This generally outlines my development plan. The plan is composed around two objectives, as follows:
- TrAE – Develop a framework to learn an intertask mapping function similar to the Reinforcement Transfer Learning framework [Ammar] based on building common feature subspaces between tasks/domains. Rather than using a three-way Restricted Boltzmann Machine where training is based on an energy function, use a denoising autoencoder where training is based on reconstruction error.
- Extend the use of this framework towards cross-modal transfer using a custom set of tasks.
Towards Objective 1
Source Learning Agents and Basic Tasks
- Setup Mountain Car and Cart Pole tasks, and
- Setup an agent that can learn these. This agent will provide training and transfer samples for the TrAE (Transfer AutoEncoder).
Intertask Mapping – TrAE – Transfer Agent
- Setup the pipeline so that samples from the learning agents can be consumed by the training phase of a Three-way or Relational AutoEncoder.
- Develop or appropriate a relational denoising autoencoder
Transfer – Target Learning Agent
- Setup an RL agent that uses as instance-based algorithm (Least Squares Policy Iteration or Fitted-Q Iteration has been used).

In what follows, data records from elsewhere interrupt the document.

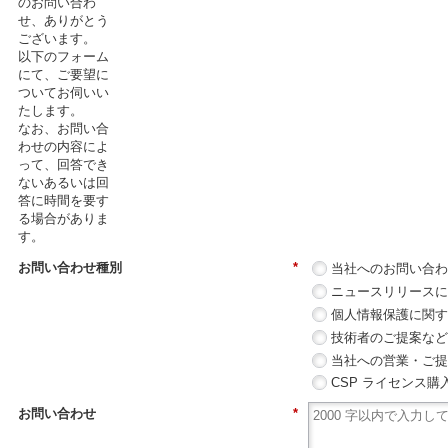
のお問い合わ
せ、ありがとう
ございます。
以下のフォーム
にて、ご要望に
ついてお伺いい
たします。
なお、お問い合
わせの内容によ
って、回答でき
ないあるいは回
答に時間を要す
る場合がありま
す。
お問い合わせ種別
*
当社へのお問い合
ニュースリリース
個人情報保護に関
技術者のご提案な
当社への営業・ご
CSP ライセンス購入方式
お問い合わせ
*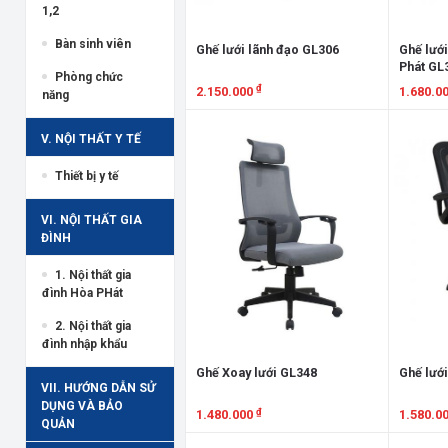
1,2
Bàn sinh viên
Ghế lưới lãnh đạo GL306
Ghế lưới
Phát GL
Phòng chức
₫
2.150.000
1.680.0
năng
Xem chi tiết
Xem chi
V. NỘI THẤT Y TẾ
Thiết bị y tế
VI. NỘI THẤT GIA
ĐÌNH
1. Nội thất gia
đình Hòa PHát
2. Nội thất gia
đình nhập khẩu
Ghế Xoay lưới GL348
Ghế lưới
VII. HƯỚNG DẪN SỬ
DỤNG VÀ BẢO
₫
1.480.000
1.580.0
QUẢN
Xem chi tiết
Xem chi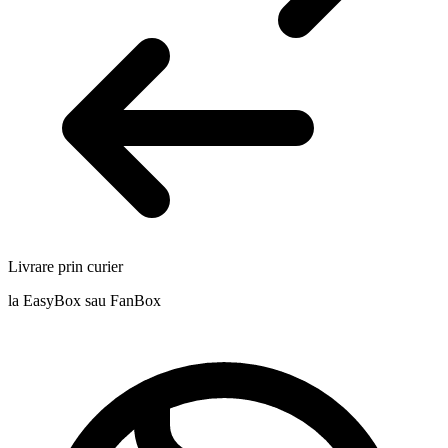
Livrare prin curier
la EasyBox sau FanBox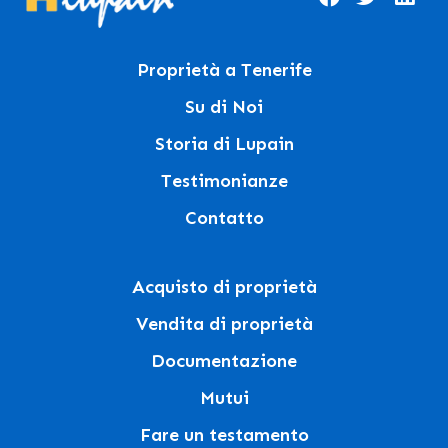
Proprietà a Tenerife
Su di Noi
Storia di Lupain
Testimonianze
Contatto
Acquisto di proprietà
Vendita di proprietà
Documentazione
Mutui
Fare un testamento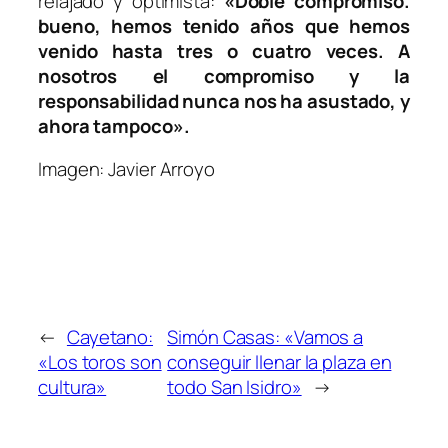
relajado y optimista:
«Doble compromiso.
bueno, hemos tenido años que hemos
venido hasta tres o cuatro veces. A
nosotros el compromiso y la
responsabilidad nunca nos ha asustado, y
ahora tampoco».
Imagen: Javier Arroyo
←
Cayetano:
Simón Casas: «Vamos a
«Los toros son
conseguir llenar la plaza en
cultura»
todo San Isidro»
→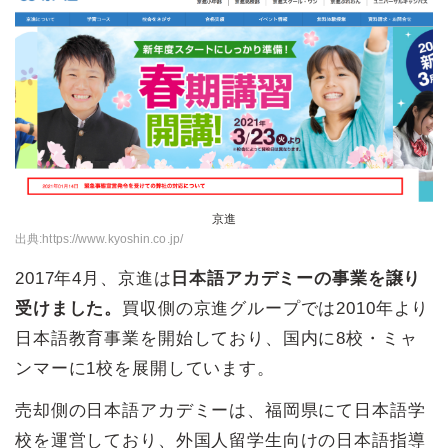
京進
出典:
https://www.kyoshin.co.jp/
2017年4月、京進は
日本語アカデミーの事業を譲り
受けました。
買収側の京進グループでは2010年より
日本語教育事業を開始しており、国内に8校・ミャ
ンマーに1校を展開しています。
売却側の日本語アカデミーは、福岡県にて日本語学
校を運営しており、外国人留学生向けの日本語指導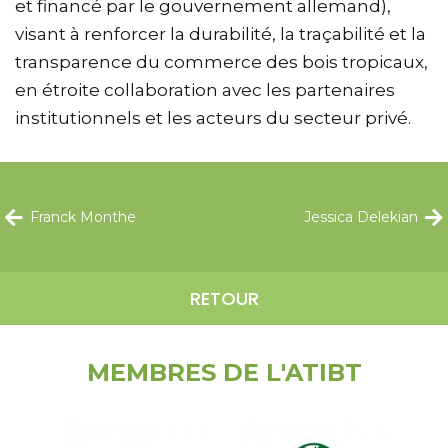
et financé par le gouvernement allemand),
visant à renforcer la durabilité, la traçabilité et la
transparence du commerce des bois tropicaux,
en étroite collaboration avec les partenaires
institutionnels et les acteurs du secteur privé.
Franck Monthe
Jessica Delekian
RETOUR
MEMBRES DE L'ATIBT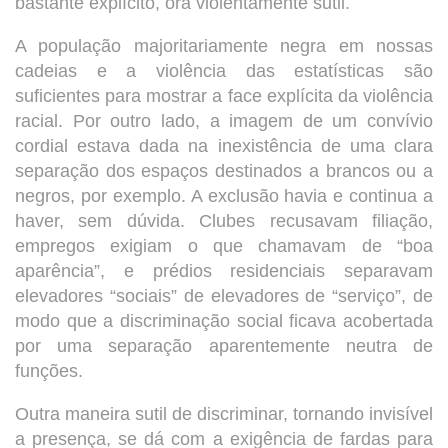
bastante explícito, ora violentamente sutil.
A população majoritariamente negra em nossas
cadeias e a violência das estatísticas são
suficientes para mostrar a face explícita da violência
racial. Por outro lado, a imagem de um convívio
cordial estava dada na inexistência de uma clara
separação dos espaços destinados a brancos ou a
negros, por exemplo. A exclusão havia e continua a
haver, sem dúvida. Clubes recusavam filiação,
empregos exigiam o que chamavam de “boa
aparência”, e prédios residenciais separavam
elevadores “sociais” de elevadores de “serviço”, de
modo que a discriminação social ficava acobertada
por uma separação aparentemente neutra de
funções.
Outra maneira sutil de discriminar, tornando invisível
a presença, se dá com a exigência de fardas para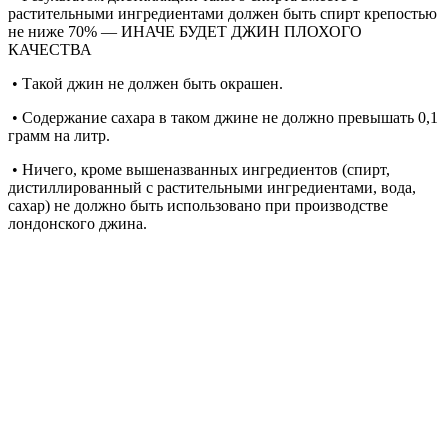
растительными ингредиентами должен быть спирт крепостью
не ниже 70% — ИНАЧЕ БУДЕТ ДЖИН ПЛОХОГО
КАЧЕСТВА
• Такой джин не должен быть окрашен.
• Содержание сахара в таком джине не должно превышать 0,1
грамм на литр.
• Ничего, кроме вышеназванных ингредиентов (спирт,
дистиллированный с растительными ингредиентами, вода,
сахар) не должно быть использовано при производстве
лондонского джина.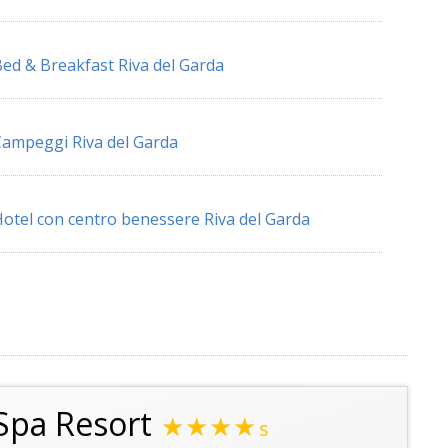
ed & Breakfast Riva del Garda
ampeggi Riva del Garda
otel con centro benessere Riva del Garda
 Spa Resort
★★★★
s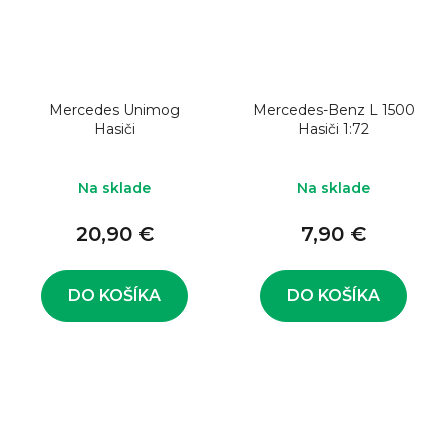
Mercedes Unimog
Mercedes-Benz L 1500
Hasiči
Hasiči 1:72
Na sklade
Na sklade
20,90 €
7,90 €
DO KOŠÍKA
DO KOŠÍKA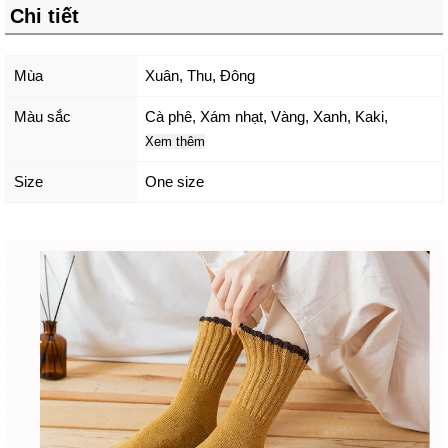
Chi tiết
Mùa
Xuân, Thu, Đông
Màu sắc
Cà phê
,
Xám nhạt
,
Vàng
,
Xanh
,
Kaki
,
Xem thêm
Size
One size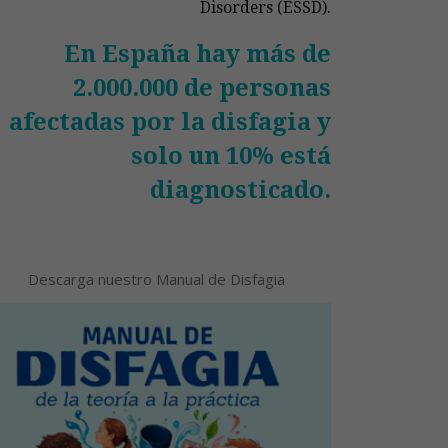
Disorders (ESSD).
En España hay más de
2.000.000 de personas
afectadas por la disfagia y
solo un 10% está
diagnosticado.
Descarga nuestro Manual de Disfagia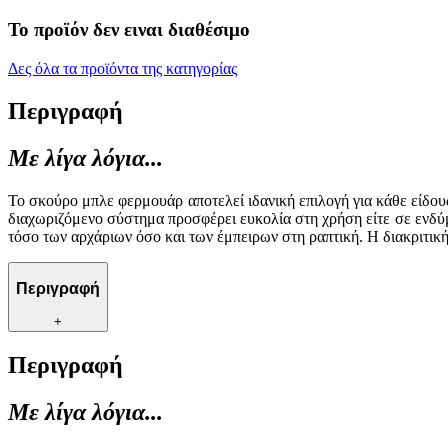
Το προϊόν δεν ειναι διαθέσιμο
Δες όλα τα προϊόντα της κατηγορίας
Περιγραφή
Με λίγα λόγια...
Το σκούρο μπλε φερμουάρ αποτελεί ιδανική επιλογή για κάθε είδους
διαχωριζόμενο σύστημα προσφέρει ευκολία στη χρήση είτε σε ενδύμ
τόσο των αρχάριων όσο και των έμπειρων στη ραπτική. Η διακριτικ
Περιγραφή
+
Περιγραφή
Με λίγα λόγια...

Objective 1 provides the basic framework for completing Objective 2. It provides the mechanisms for RL and the framework for learning an intertask mapping function.
Towards Objective 2
- PUSH Task – Agent must learn to push a block to a goal
- PUSH STICKS – Agent must learn to use sticks as extensions to push a block to a goal
- HERD Task – Agent (shephard) must learn to use commands to direct another agent (herding dog) to herd other agents (sheep)
Other Objectives or shortcomings that it would be nice to address.
- Include the reward component in instance samples.
- methods of transfer (instance, parameter, representation) must match the target learning agent. It would be nice to find some way to generalize the transfer.